The completed body easily slips on the chassis, leaving only the detail parts. The taillights of cars of that era were not red, but what we call turn signal amber. The taillight parts are molded in clear plastic, and they look good painted with Modelmaster Chrome Silver and Turn Signal Amber. The kit provided two kinds of photo-etch license plates and brackets, and I could not see any reason to choose one over the other. Since the restored example I found on the internet had larger variety, that was the one I chose. I am sure the license plate decal represents some state or city, but I have no idea what they may be.

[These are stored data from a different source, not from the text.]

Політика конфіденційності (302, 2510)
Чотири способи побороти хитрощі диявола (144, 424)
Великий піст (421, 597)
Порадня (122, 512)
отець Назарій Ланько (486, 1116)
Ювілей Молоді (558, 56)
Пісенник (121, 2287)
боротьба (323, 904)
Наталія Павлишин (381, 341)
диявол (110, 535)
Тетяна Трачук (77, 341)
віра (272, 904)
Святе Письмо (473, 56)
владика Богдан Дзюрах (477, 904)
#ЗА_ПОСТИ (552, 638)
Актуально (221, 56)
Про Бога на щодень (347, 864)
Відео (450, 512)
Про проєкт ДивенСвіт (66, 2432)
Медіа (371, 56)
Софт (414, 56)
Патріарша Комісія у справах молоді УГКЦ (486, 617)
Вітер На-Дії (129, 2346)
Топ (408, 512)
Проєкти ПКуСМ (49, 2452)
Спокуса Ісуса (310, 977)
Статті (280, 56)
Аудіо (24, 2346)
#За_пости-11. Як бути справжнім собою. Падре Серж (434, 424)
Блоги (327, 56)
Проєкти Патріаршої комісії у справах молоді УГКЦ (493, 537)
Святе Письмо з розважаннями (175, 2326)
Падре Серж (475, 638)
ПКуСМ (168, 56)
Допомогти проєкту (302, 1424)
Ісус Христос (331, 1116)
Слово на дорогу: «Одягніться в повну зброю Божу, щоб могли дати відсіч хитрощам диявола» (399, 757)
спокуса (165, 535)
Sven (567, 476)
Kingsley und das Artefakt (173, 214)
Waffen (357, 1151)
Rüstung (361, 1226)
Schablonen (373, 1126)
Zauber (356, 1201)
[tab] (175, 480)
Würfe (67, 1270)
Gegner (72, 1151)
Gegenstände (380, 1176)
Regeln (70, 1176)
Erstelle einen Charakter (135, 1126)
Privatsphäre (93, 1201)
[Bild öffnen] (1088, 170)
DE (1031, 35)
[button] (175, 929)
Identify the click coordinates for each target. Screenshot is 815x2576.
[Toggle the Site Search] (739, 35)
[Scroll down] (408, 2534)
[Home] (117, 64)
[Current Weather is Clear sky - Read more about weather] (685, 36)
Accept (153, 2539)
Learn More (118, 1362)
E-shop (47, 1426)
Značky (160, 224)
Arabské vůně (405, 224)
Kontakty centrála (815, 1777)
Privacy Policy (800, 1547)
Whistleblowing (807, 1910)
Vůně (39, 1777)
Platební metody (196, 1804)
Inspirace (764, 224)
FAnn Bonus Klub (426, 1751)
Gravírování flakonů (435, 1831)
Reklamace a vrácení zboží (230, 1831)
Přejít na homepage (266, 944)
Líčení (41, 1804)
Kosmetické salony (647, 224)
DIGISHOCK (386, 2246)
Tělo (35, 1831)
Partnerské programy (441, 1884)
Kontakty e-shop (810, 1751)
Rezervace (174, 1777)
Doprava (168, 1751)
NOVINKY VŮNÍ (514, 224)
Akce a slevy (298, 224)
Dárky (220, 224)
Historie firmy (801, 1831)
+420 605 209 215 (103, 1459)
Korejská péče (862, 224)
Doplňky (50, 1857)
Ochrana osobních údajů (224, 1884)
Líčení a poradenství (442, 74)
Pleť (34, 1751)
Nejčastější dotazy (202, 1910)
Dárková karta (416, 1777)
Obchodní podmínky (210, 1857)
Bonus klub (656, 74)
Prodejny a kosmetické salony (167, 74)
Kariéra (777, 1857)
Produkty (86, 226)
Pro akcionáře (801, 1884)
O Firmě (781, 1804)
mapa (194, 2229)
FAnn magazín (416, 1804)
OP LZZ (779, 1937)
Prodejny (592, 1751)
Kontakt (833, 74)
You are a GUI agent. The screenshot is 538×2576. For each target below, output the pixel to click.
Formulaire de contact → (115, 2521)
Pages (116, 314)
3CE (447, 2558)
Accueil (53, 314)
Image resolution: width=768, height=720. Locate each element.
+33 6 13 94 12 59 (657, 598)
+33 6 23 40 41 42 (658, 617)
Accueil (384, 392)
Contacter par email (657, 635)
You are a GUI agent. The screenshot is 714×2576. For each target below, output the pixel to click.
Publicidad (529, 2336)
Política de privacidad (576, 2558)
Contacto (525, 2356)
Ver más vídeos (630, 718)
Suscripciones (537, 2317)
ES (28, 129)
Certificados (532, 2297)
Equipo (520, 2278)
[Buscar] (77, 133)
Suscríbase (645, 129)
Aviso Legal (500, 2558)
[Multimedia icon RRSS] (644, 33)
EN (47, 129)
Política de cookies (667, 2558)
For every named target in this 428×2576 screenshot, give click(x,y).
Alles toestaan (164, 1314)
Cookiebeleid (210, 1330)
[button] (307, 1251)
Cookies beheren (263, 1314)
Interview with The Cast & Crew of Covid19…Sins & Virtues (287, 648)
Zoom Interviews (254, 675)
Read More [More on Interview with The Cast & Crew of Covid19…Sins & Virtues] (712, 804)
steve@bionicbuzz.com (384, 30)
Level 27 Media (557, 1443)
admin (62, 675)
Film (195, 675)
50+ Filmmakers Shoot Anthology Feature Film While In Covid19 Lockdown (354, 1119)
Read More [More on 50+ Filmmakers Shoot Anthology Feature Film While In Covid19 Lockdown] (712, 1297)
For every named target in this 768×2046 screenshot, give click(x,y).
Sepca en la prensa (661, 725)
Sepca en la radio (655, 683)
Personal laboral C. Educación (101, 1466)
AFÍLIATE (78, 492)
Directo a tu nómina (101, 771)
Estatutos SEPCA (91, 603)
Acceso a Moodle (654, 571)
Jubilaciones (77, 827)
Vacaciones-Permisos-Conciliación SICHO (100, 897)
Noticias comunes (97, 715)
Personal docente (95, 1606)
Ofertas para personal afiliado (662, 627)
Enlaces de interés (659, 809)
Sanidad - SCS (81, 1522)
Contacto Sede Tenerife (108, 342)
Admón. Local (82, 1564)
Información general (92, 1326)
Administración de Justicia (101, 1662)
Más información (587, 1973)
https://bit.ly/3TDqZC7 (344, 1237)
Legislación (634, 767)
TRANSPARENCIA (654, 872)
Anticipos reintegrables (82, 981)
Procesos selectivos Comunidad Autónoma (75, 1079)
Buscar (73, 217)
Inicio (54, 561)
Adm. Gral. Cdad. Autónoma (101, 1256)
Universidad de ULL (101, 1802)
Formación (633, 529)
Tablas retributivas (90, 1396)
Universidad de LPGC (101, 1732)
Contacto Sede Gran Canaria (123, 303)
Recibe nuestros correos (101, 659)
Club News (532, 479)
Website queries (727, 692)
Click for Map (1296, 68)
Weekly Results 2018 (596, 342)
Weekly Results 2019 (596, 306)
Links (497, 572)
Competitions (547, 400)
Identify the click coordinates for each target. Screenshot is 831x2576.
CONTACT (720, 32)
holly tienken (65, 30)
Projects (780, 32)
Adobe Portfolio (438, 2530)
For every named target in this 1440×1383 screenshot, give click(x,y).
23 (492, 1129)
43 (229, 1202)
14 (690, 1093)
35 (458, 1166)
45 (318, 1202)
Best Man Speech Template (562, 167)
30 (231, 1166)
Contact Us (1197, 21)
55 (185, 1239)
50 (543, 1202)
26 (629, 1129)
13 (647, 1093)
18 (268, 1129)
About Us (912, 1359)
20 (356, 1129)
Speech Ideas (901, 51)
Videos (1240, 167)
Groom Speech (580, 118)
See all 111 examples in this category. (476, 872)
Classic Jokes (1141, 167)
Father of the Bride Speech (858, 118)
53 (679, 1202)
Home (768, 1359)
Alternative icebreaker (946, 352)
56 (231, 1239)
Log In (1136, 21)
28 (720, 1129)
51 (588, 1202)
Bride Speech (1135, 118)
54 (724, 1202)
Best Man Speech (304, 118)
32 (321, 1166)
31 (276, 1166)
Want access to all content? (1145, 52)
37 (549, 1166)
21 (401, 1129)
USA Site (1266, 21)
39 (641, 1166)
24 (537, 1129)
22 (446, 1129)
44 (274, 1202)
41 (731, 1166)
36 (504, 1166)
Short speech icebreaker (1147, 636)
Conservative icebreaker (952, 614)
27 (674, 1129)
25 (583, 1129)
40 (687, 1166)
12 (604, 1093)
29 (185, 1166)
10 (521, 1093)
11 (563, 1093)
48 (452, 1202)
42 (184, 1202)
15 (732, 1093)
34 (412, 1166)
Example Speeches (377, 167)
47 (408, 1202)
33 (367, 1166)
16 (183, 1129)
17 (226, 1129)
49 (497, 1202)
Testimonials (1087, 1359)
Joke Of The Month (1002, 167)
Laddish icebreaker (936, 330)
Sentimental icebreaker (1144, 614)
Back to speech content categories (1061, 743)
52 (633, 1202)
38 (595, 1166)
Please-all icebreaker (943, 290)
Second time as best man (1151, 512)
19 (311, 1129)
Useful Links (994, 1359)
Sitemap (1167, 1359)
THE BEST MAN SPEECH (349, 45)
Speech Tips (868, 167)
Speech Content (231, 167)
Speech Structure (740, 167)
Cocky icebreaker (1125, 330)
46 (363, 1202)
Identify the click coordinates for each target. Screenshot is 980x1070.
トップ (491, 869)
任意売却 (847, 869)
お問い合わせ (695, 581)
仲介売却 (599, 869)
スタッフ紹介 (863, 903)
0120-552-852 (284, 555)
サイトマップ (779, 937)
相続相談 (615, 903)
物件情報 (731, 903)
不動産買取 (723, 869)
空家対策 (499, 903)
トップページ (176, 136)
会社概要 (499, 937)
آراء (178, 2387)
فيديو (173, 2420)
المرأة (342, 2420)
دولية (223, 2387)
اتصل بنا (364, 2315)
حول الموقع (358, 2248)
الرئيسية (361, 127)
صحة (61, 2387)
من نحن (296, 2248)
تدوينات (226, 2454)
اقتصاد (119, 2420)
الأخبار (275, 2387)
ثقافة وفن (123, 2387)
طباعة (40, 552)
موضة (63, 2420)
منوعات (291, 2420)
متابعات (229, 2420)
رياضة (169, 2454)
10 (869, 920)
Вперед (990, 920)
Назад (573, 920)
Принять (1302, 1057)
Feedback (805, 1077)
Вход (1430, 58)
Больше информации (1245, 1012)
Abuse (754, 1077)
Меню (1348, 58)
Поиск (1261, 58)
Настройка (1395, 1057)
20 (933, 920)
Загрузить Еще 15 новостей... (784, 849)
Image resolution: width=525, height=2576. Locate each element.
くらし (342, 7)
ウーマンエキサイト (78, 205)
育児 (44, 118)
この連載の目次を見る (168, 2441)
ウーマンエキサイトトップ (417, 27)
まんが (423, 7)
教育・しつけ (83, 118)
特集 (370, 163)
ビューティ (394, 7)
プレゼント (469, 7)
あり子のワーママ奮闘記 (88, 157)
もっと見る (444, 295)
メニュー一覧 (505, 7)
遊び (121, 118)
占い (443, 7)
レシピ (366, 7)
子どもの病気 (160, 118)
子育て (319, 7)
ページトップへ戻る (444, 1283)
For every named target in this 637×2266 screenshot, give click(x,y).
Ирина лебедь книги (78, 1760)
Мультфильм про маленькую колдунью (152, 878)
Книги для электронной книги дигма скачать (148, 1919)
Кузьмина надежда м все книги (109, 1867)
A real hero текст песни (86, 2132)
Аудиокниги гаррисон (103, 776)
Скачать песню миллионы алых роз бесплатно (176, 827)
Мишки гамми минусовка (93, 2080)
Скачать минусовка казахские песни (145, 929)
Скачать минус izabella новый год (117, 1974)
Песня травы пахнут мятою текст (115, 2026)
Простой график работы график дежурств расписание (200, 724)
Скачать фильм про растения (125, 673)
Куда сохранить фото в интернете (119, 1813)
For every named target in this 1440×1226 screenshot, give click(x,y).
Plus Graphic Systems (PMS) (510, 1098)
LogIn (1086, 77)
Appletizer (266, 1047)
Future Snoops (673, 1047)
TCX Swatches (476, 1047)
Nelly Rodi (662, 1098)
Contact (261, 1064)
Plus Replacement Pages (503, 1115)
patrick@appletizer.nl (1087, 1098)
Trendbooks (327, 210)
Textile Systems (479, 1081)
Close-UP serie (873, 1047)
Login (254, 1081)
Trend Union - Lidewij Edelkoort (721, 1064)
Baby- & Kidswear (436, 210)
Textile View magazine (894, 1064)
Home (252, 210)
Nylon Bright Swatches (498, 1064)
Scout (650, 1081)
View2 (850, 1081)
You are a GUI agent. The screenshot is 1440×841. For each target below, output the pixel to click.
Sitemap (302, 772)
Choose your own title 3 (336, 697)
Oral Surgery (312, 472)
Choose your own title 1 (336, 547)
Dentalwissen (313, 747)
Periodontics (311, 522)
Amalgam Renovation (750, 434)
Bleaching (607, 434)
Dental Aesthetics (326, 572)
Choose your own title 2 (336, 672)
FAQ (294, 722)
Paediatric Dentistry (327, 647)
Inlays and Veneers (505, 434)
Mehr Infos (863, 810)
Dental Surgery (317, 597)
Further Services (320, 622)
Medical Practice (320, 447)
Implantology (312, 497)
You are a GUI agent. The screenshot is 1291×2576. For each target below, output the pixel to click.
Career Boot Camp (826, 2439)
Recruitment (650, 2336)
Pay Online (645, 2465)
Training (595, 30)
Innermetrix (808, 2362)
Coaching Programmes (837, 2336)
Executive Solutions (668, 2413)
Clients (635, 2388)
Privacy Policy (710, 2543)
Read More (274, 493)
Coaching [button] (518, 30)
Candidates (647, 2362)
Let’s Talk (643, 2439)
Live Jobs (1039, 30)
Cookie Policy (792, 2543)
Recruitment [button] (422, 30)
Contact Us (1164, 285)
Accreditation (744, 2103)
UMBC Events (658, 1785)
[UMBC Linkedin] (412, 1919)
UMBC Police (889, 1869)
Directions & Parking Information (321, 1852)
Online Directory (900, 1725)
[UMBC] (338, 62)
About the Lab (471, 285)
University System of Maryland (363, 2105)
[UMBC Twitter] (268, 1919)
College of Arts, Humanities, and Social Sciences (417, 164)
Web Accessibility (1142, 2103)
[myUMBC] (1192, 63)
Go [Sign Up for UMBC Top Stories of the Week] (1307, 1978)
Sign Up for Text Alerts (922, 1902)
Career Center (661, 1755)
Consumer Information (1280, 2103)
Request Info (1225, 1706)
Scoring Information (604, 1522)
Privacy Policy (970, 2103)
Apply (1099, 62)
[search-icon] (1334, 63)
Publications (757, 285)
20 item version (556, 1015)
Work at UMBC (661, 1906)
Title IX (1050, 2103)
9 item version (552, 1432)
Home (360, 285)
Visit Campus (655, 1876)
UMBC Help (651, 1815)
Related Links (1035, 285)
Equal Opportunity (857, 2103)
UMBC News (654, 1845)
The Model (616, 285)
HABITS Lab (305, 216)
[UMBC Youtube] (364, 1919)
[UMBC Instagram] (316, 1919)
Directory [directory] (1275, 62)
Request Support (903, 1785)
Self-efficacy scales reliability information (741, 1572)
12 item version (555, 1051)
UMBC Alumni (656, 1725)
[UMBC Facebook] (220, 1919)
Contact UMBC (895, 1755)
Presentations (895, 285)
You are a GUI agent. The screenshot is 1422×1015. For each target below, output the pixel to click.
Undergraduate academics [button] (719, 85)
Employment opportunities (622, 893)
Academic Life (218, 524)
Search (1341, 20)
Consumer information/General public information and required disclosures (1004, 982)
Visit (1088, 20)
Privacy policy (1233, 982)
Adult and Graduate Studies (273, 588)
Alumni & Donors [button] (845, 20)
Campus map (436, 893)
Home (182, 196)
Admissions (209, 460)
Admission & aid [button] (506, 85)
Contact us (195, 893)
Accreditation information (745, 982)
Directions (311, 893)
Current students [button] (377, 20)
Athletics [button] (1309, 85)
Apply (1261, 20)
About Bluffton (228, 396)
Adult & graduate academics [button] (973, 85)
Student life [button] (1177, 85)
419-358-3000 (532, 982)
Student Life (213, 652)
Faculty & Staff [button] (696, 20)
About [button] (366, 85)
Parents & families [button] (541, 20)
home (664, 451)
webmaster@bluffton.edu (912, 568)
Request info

[review image] The final picture is of the completed model displayed with a die-cast 1/32 1935 Chevrolet. Even allowing for the difference in scale (1/32 is about 10% larger than 1/35) it is apparent that this is not a large car. Debuting in 1935, it is interesting to note the design features, such as fared-in headlights and less prominent fenders that did not appear on American cars for another five years. This is really a nice little kit. It went together easily with few problems. The molding is excellent, with little flash and only a few injection gate stubs and ejector pin marks to clean up. I cannot comment on its accuracy, but some European websites thought the front fenders were too narrow. I collect 1/32 antique car models, and this one fits nicely in with them. The kit should have wide appeal to those who want to give their armor collections or dioramas a wider dimension, as well as to those who like models of civilian subjections.

I would like to thank Bronco Models for supplying the kit, but I can't. I was not awarded the IPMS review sample, so I bought this one.